■ Dataset entries
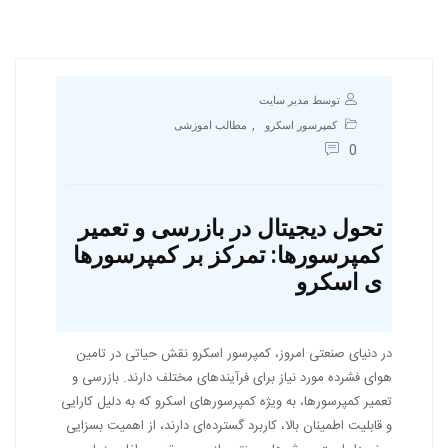
توسط مدیر سایت
,
کمپرسور اسکرو
مطالب اموزشی
0
تحول دیجیتال در بازرسی و تعمیر
کمپرسورها: تمرکز بر کمپرسورها
ی اسکرو
در دنیای صنعتی امروز، کمپرسور اسکرو نقش حیاتی در تامین
هوای فشرده مورد نیاز برای فرآیندهای مختلف دارند. بازرسی و
تعمیر کمپرسورها، به ویژه کمپرسورهای اسکرو که به دلیل کارایی
و قابلیت اطمینان بالا، کاربرد گسترده‌ای دارند، از اهمیت بسزایی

■ Your assignment
I'd like the data above duplicated exactly, with no pictures included.

■ Reply
توسط مدیر سایت
,
کمپرسور اسکرو
مطالب اموزشی
0
تحول دیجیتال در بازرسی و تعمیر
کمپرسورها: تمرکز بر کمپرسورها
ی اسکرو
در دنیای صنعتی امروز، کمپرسور اسکرو نقش حیاتی در تامین
هوای فشرده مورد نیاز برای فرآیندهای مختلف دارند. بازرسی و
تعمیر کمپرسورها، به ویژه کمپرسورهای اسکرو که به دلیل کارایی
و قابلیت اطمینان بالا، کاربرد گسترده‌ای دارند، از اهمیت بسزایی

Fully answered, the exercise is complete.